The fourth of July is undeniably a time for the country to just kick back and relax. In a typical year, I would be basking in those same comforts: friends, sunshine, pools, lakes, beaches, BBQ, etc. Now, I’m not saying I haven’t been enjoying some of those great things because I have. The mindset for me right now is much different than the normal me. I called a close co-worker of mine yesterday to check in with him. It was sort of a ‘state of the world’ type call where I gave my perspective of the things that are happening, what I think about them, how I will be responding to them, and what I would suggest a normal person also do. “This is unlike you” are the words he used to describe my state of mind. While I agree with him that I normally don’t get this riled up about things at work, I can’t completely agree with this mindset being besides me.
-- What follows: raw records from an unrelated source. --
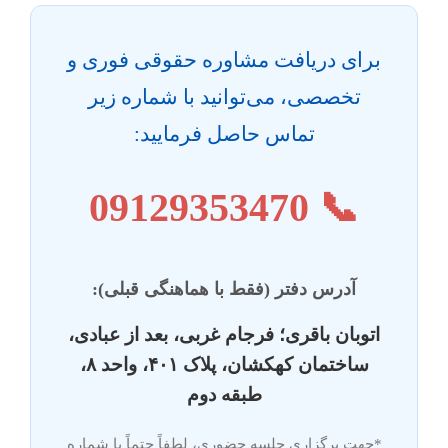
برای دریافت مشاوره حقوقی فوری و
تخصصی، می‌توانید با شماره زیر
تماس حاصل فرمایید:
09129353470
📞
آدرس دفتر (فقط با هماهنگی قبلی):
اتوبان باقری؛ فرجام غربی، بعد از عبادی،
ساختمان کهکشان، پلاک ۴۰۱، واحد ۸،
طبقه دوم
*جهت برگزاری جلسه حضوری، لطفاً حتماً با شماره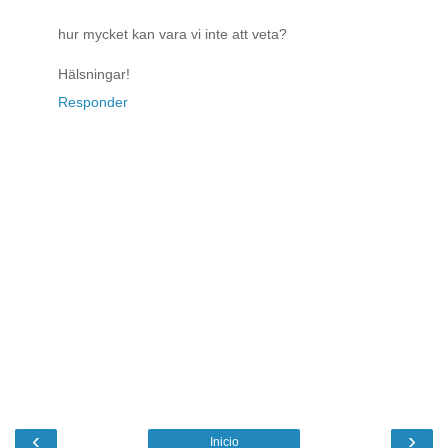
hur mycket kan vara vi inte att veta?
Hälsningar!
Responder
‹
›
Inicio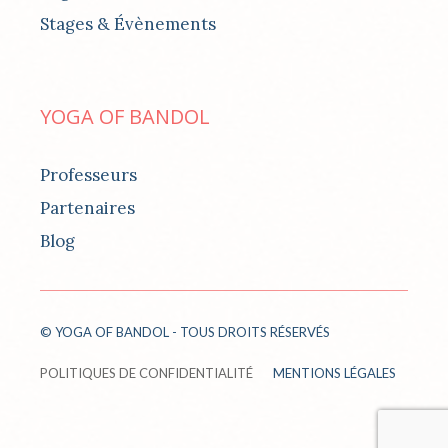
Stages & Évènements
YOGA OF BANDOL
Professeurs
Partenaires
Blog
© YOGA OF BANDOL - TOUS DROITS RÉSERVÉS
POLITIQUES DE CONFIDENTIALITÉ
MENTIONS LÉGALES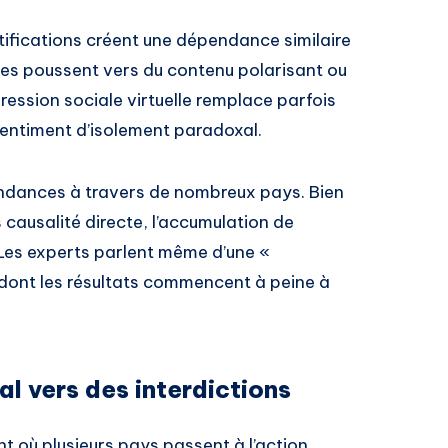
tifications créent une dépendance similaire
hmes poussent vers du contenu polarisant ou
pression sociale virtuelle remplace parfois
 sentiment d’isolement paradoxal.
ndances à travers de nombreux pays. Bien
s causalité directe, l’accumulation de
n. Les experts parlent même d’une «
 dont les résultats commencent à peine à
l vers des interdictions
t où plusieurs pays passent à l’action.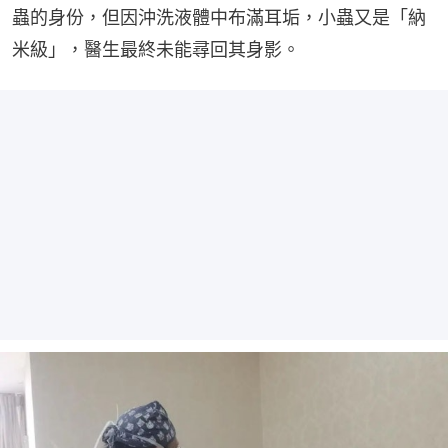
蟲的身份，但因沖洗液體中布滿耳垢，小蟲又是「納
米級」，醫生最終未能尋回其身影。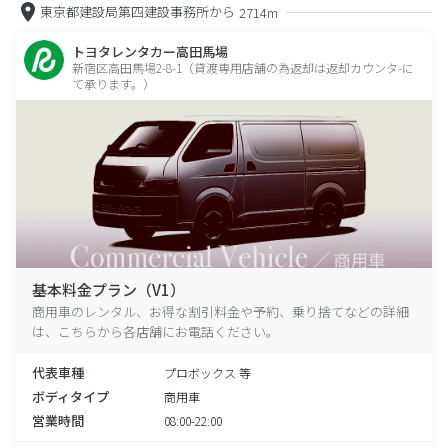
東京都建設局第四建設事務所から
2714m
トヨタレンタカー高田馬場
新宿区高田馬場2-8-1（貸渡専用店舗の為返却は返却カウンタ-に
て承ります。）
基本料金プラン（V1）
商用車のレンタル、お得な割引料金や予約、乗り捨てなどの詳細
は、こちらから各店舗にお電話ください。
代表車種
プロボックス 等
ボディタイプ
商用車
営業時間
08:00-22:00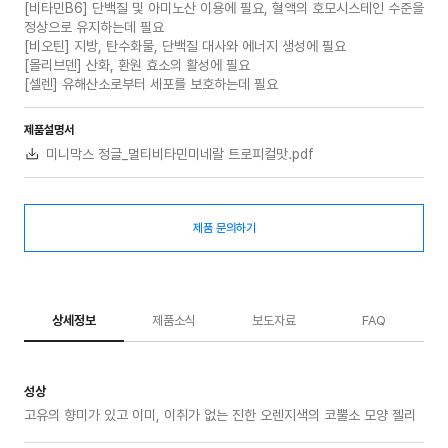
[비타민B6] 단백질 및 아미노산 이용에 필요, 혈액의 호모시스테인 수준을
정상으로 유지하는데 필요
[비오틴] 지방, 탄수화물, 단백질 대사와 에너지 생성에 필요
[몰리브덴] 산화, 환원 효소의 활성에 필요
[셀렌] 유해산소로부터 세포를 보호하는데 필요
제품설명서
미니막스 정글_멀티비타민미네랄 트로피컬맛.pdf
제품 문의하기
상세정보
제품소식
보도자료
FAQ
성상
고유의 향미가 있고 이미, 이취가 없는 진한 오렌지색의 코뿔소 모양 젤리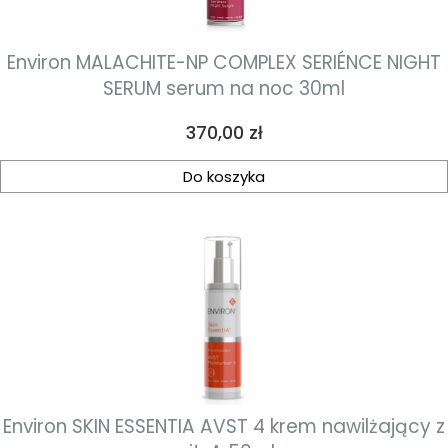
Environ MALACHITE-NP COMPLEX SERIÉNCE NIGHT
SERUM serum na noc 30ml
Cena
370,00 zł
Do koszyka
Environ SKIN ESSENTIA AVST 4 krem nawilżający z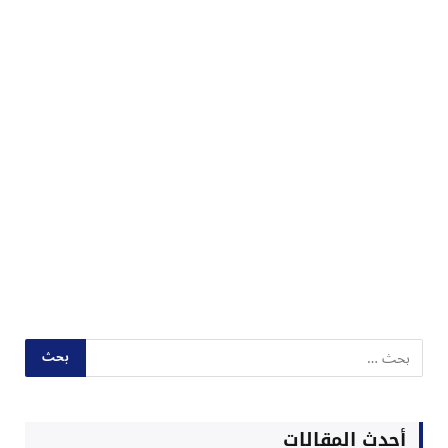
أحدث المقالات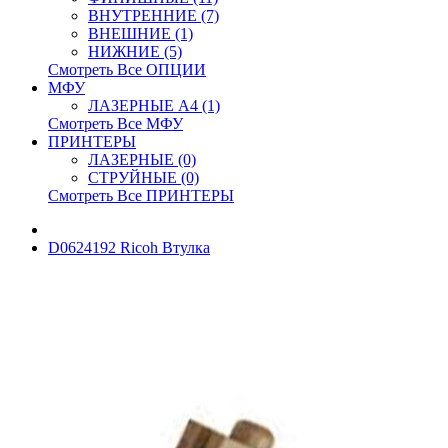
ВНУТРЕННИЕ (7)
ВНЕШНИЕ (1)
НИЖНИЕ (5)
Смотреть Все ОПЦИИ
МФУ
ЛАЗЕРНЫЕ A4 (1)
Смотреть Все МФУ
ПРИНТЕРЫ
ЛАЗЕРНЫЕ (0)
СТРУЙНЫЕ (0)
Смотреть Все ПРИНТЕРЫ
D0624192 Ricoh Втулка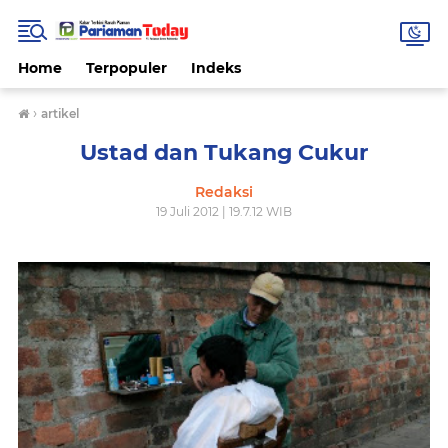
Home
Terpopuler
Indeks
›
artikel
Ustad dan Tukang Cukur
Redaksi
19 Juli 2012 | 19.7.12 WIB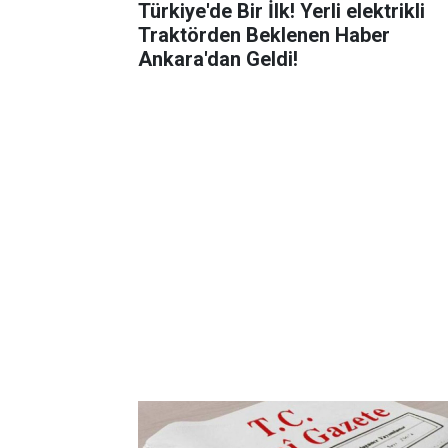
Türkiye'de Bir İlk! Yerli elektrikli
Traktörden Beklenen Haber
Ankara'dan Geldi!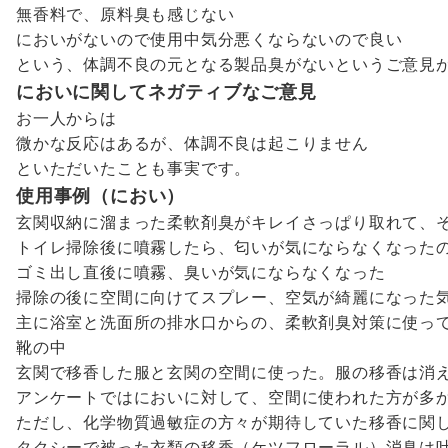
無香料で、原料臭も感じない
においがないので使用中気分悪くならないので良い
という、体調不良の元となる製品臭がないというご意見
においに関してネガティブなご意見
お一人からは
微かな反応はあるが、体調不良は起こりません
といただいたことも事実です。
使用事例（におい）
玄関収納に溜まった柔軟剤臭がキレイさっぱり取れて、
トイレ掃除後に噴霧したら、匂いが気にならなくなった
ゴミ出し直後に噴霧、臭いが気にならなくなった
掃除の後に空間に向けてスプレー、空気が綺麗になった
主に浴室と洗面所の排水口からの、柔軟剤臭対策に使って
靴の中
玄関で移香した服と玄関の空間に使った。服の移香は消
アンケートではにおいに対して、空間に使われた方が多
ただし、化学物質過敏症の方々が期待していた移香に関
タクシーで被った衣類の移香（ケツフローラル）消臭は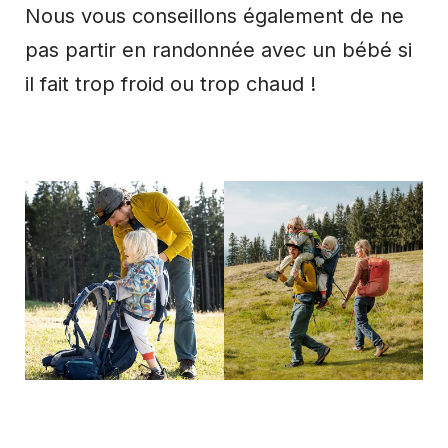
Nous vous conseillons également de ne
pas partir en randonnée avec un bébé si
il fait trop froid ou trop chaud !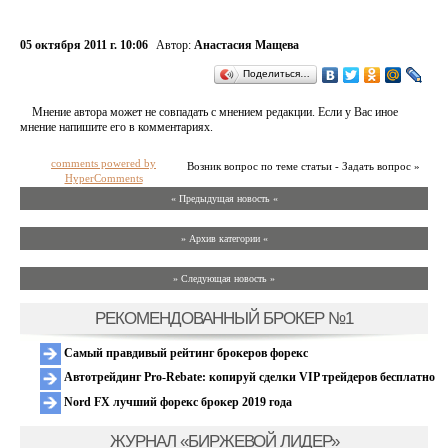
05 октября 2011 г. 10:06
Автор:
Анастасия Мащева
Поделиться…
Мнение автора может не совпадать с мнением редакции. Если у Вас иное
мнение напишите его в комментариях.
comments powered by
Возник вопрос по теме статьи - Задать вопрос »
HyperComments
« Предыдущая новость «
» Архив категории «
» Следующая новость »
РЕКОМЕНДОВАННЫЙ БРОКЕР №1
Самый правдивый рейтинг брокеров форекс
Автотрейдинг Pro-Rebate: копируй сделки VIP трейдеров бесплатно
Nord FX лучший форекс брокер 2019 года
ЖУРНАЛ «БИРЖЕВОЙ ЛИДЕР»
There’s two sides to this coin for me. First is that this is totally unlike me to voice my concerns in such an open and brutally honest way. Second, I’ve always been this way and it’s now that I cannot hold back the things I see wrong and feel the universally-correct thing is to speak up. In fact, I feel like a firework here. Scratch that, I feel like a boat-load of fireworks. I’ve been just hanging out, calm, cool, collected. Things have lit my daisy-chained wicks. It’s now time to break from the shell and fight for what is right and not hold back. You might be thinking – is there a compromise? Is there such as thing as a half-lit firework? Assuming the wick works, I don’t think this is possible. So… Eric, does this mean things are blowing up and things will get bad?
Things do not have to get bad. In fact, they can be just fine or even better. We’re talking about fireworks here, not dynamites or other explosives. The point is to create something beautiful, maybe even perfect. My goal on this fourth of July and moving forward is to take full advantage of all the things on fire, string together a few wicks, then finally sit back, relax, and enjoy my show.